Problem requirements: Word for word, restate the entries below and exclude every image.
┄┄┄┄┄┄
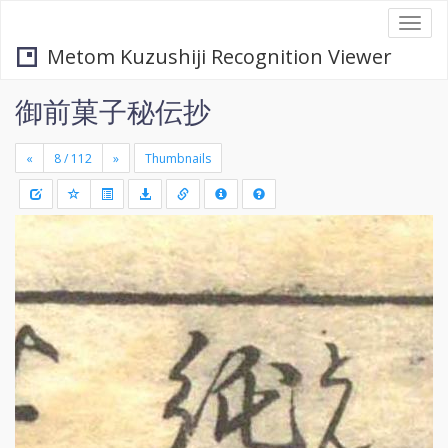
Togg
navi
Metom Kuzushiji Recognition Viewer
御前菓子秘伝抄
«
»
Thumbnails
+
Draw
-
a
rectang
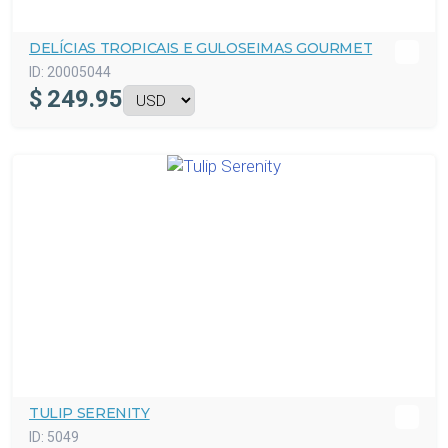
DELÍCIAS TROPICAIS E GULOSEIMAS GOURMET
ID:
20005044
$
249.95
TULIP SERENITY
ID:
5049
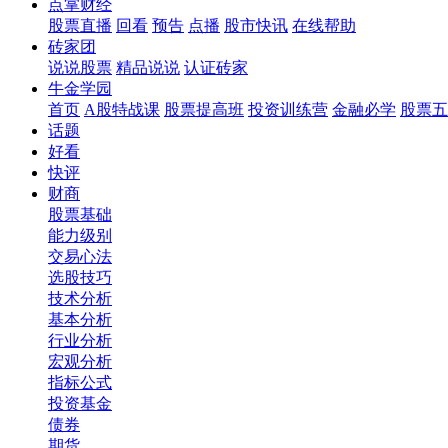
点掌财经
股票直播
回看
预告
点播
股市快讯
在线帮助
砖家团
说说股票
精品说说
认证砖家
牛金学园
首页
A股特战课
股票提高班
投资训练营
金融必学
股票五
话题
好看
快评
财商
股票基础
能力级别
交易心法
选股技巧
技术分析
基本分析
行业分析
宏观分析
指标公式
投资基金
债券
期货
┄┄┄┄┄┄
Solution to this exercise:
Togg
navi
Metom Kuzushiji Recognition Viewer
御前菓子秘伝抄
«
»
Thumbnails
+
Draw
-
a
rectang
DELÍCIAS TROPICAIS E GULOSEIMAS GOURMET
ID:
20005044
$
249.95
TULIP SERENITY
ID:
5049
点掌财经
股票直播
回看
预告
点播
股市快讯
在线帮助
砖家团
说说股票
精品说说
认证砖家
牛金学园
首页
A股特战课
股票提高班
投资训练营
金融必学
股票五
话题
好看
快评
财商
股票基础
能力级别
交易心法
选股技巧
技术分析
基本分析
行业分析
宏观分析
指标公式
投资基金
债券
期货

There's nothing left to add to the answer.